Let’s talk about the ‘S’ word. No, not that one, head out of the gutter, please! This is a family-friendly blog after all. In this article we are going to focus on stress, namely work stress, and how it impacts the rest of your life.
I’m pretty sure that you’ve heard those bandied around phrases like ‘work-life balance’ or ‘personal vs professional divide’. While there is a healthy intention behind these sayings, they can often cause us to take an unhealthy approach to managing our stress at work.
The thing about work-related stress is that it has a nasty habit of coming home with us at the end of the day, whether we intend it to or not. Today we’re going to explore what work stress is, and what happens when it comes through to the door and into bed with us. Not in that way, c’mon…
Why work stress comes home with you.
While you probably don’t think to yourself, ‘Yes! I’m going to take this stress home and worry about work all night. Great plan.’ it’s what tends to happen.
Stress follows us home when we don’t manage our stress levels as we go through the workday. We get to 5pm and think, ‘Now I’ll be able to have a break!’ and instead spend our afternoons and evenings mentally running through the stress of the day.
Based strictly on numbers, we can divide the average person’s hours in a week into thirds: work, sleep, everything else (personal time). The cold hard truth is that if we aren’t managing our work stress as we go, then it is going to have a significant impact on our quality of sleep and personal time.
But how do you move past this? With the stats showing that 83% of men and 72% of women say that workplace stress carries over to their personal life, something has got to change.
Rather than looking at ‘work time’ and ‘personal time’ as separate things, the former for getting stressed and the latter for recovering from it, we need to look at our experience as one big picture called ‘life’.
How to recover from work stress.
So, how do we stop workplace stress from making your life a stressful experience? The first thing you need to consider is how your current routine might be holding you back.
How many of these situations can you relate to?
● Getting home, sitting on the couch with only enough energy for Uber Eats and Netflix
● Going on planned holidays and getting sick for the first week
● Finding yourself talking about work in your personal time almost as much as you do at work
It’s time we reframe how we think about managing our stress. We can’t wait until the workday is over or our next holiday comes up to let the pressure off and look after ourselves. If you continue with your current routine, you’re going to be on the fast track to burnout.
We need to build a rhythm of stress and recovery (rinse and repeat, indefinitely) into our workdays.

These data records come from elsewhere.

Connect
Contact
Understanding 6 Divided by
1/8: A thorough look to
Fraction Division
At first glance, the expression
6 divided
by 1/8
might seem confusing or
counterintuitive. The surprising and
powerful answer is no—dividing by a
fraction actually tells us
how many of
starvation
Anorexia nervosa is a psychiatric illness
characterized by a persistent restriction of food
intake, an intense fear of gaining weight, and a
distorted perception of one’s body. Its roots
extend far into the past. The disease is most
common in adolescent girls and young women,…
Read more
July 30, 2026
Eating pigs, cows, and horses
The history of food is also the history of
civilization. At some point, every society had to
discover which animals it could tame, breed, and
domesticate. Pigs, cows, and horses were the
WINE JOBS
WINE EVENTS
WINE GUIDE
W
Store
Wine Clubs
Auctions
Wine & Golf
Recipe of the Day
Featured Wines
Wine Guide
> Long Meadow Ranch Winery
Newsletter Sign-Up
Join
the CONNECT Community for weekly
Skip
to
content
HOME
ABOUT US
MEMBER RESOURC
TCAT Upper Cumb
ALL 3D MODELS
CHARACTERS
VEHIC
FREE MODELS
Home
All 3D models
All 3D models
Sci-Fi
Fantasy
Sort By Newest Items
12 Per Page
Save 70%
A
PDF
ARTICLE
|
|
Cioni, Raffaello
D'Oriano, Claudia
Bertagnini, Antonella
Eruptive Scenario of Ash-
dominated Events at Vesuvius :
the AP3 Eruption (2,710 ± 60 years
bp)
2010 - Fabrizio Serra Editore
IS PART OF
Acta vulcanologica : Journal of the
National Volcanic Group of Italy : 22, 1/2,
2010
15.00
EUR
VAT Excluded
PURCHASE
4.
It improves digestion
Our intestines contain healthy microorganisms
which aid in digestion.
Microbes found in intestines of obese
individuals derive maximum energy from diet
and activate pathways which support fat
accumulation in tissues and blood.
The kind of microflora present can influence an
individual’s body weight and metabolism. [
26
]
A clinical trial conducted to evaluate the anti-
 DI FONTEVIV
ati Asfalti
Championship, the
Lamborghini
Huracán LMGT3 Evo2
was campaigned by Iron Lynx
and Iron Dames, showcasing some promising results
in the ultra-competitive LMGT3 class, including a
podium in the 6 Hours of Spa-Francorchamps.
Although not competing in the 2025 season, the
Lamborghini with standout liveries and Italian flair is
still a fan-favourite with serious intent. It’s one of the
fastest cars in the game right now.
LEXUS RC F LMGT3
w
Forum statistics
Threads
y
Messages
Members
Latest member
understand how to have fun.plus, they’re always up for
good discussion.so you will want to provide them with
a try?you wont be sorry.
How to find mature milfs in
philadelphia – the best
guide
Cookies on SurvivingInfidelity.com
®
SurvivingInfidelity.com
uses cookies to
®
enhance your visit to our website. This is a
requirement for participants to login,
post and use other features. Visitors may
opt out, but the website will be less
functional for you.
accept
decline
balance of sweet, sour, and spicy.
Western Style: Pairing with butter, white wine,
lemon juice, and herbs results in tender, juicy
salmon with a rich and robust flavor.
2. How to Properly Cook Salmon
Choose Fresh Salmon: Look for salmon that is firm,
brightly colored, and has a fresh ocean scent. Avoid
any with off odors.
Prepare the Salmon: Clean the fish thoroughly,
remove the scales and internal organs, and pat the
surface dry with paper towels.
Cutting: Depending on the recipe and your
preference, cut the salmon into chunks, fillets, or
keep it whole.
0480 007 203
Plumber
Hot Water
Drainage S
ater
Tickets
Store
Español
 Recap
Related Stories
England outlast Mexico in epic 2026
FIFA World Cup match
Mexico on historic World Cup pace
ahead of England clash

Now you may be thinking, ‘Look, Ryan, I can’t just lay down for a cheeky 45-minute nap just because I had a tough 9am meeting’.

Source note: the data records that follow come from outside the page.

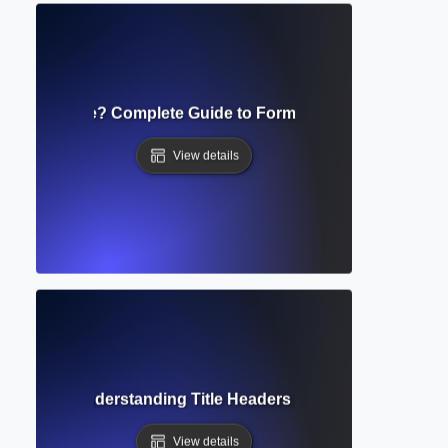
ript Template? Complete Guide to Formatting Academic S
View details
ng Head? Understanding Title Headers in Academic Writing
View details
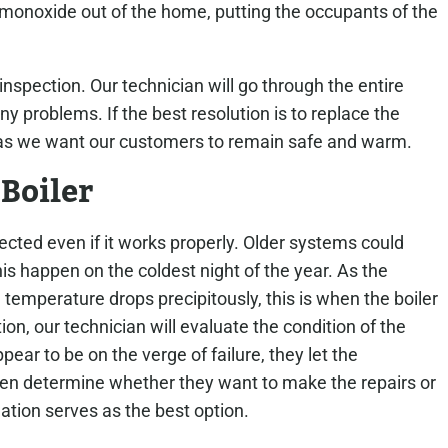
 monoxide out of the home, putting the occupants of the
r inspection. Our technician will go through the entire
y problems. If the best resolution is to replace the
, as we want our customers to remain safe and warm.
 Boiler
cted even if it works properly. Older systems could
is happen on the coldest night of the year. As the
temperature drops precipitously, this is when the boiler
ion, our technician will evaluate the condition of the
pear to be on the verge of failure, they let the
 determine whether they want to make the repairs or
llation serves as the best option.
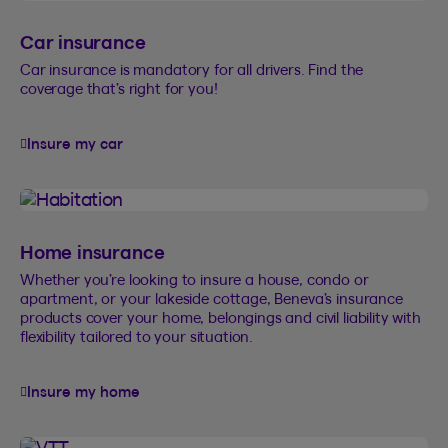
Car insurance
Car insurance is mandatory for all drivers. Find the
coverage that’s right for you!
Insure my car
Home insurance
Whether you’re looking to insure a house, condo or
apartment, or your lakeside cottage, Beneva’s insurance
products cover your home, belongings and civil liability with
flexibility tailored to your situation.
Insure my home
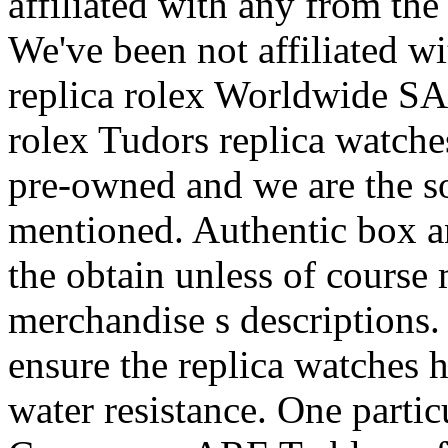
affiliated with any from the
We've been not affiliated wi
replica rolex Worldwide SA.
rolex Tudors replica watche
pre-owned and we are the sol
mentioned. Authentic box an
the obtain unless of course
merchandise s descriptions.
ensure the replica watches ha
water resistance. One parti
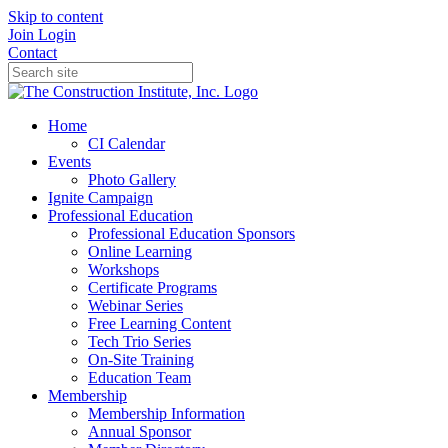
Skip to content
Join
Login
Contact
Home
CI Calendar
Events
Photo Gallery
Ignite Campaign
Professional Education
Professional Education Sponsors
Online Learning
Workshops
Certificate Programs
Webinar Series
Free Learning Content
Tech Trio Series
On-Site Training
Education Team
Membership
Membership Information
Annual Sponsor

Well, while disappointing, that is a fair statement. The truth is that recovery doesn’t have to be a nap, going for a walk or an afternoon croissant.
In fact, I’d say, for the most part, relying on these big ‘time out’ rituals for recovery isn’t the best way to set yourself up for success in managing stress.
Creating a stress management routine.
To create sustainable recovery and stress management practices, it’s important to look at your workday and build in rituals that are going to create minimal disruption to the patterns you currently have.
If you find you barely have enough time to skull a coffee at morning tea and smash a burrito for lunch, then planning to take time out for a social stroll during your 2pm conference call probably isn’t practical.
However what MAY be more practical is to play your day out so that after every 30 minutes of ‘demanding’ work such as completing a report, you give yourself ‘down’ time before your next task. This will help you to perform at your best and reduce your stress levels throughout the day.
Here are some recovery strategies you can use during a busy workday:
● Planning to do emailing in between more ‘demanding’ tasks
● Making sure you stand up at least once an hour to walk either to the bathroom or to get a drink of water
● Planning to take lunch at the same time as a colleague (socially connecting with others can be a great way to emotionally re-charge)
● Listen to music when completing monotonous tasks
These non-disruptive strategies are powerful ways of building recovery into your day. By making recovery a part of your routine, when challenges do come up (and they will) you will have a higher level of emotional resilience and you’ll be able to take those challenges by the horns.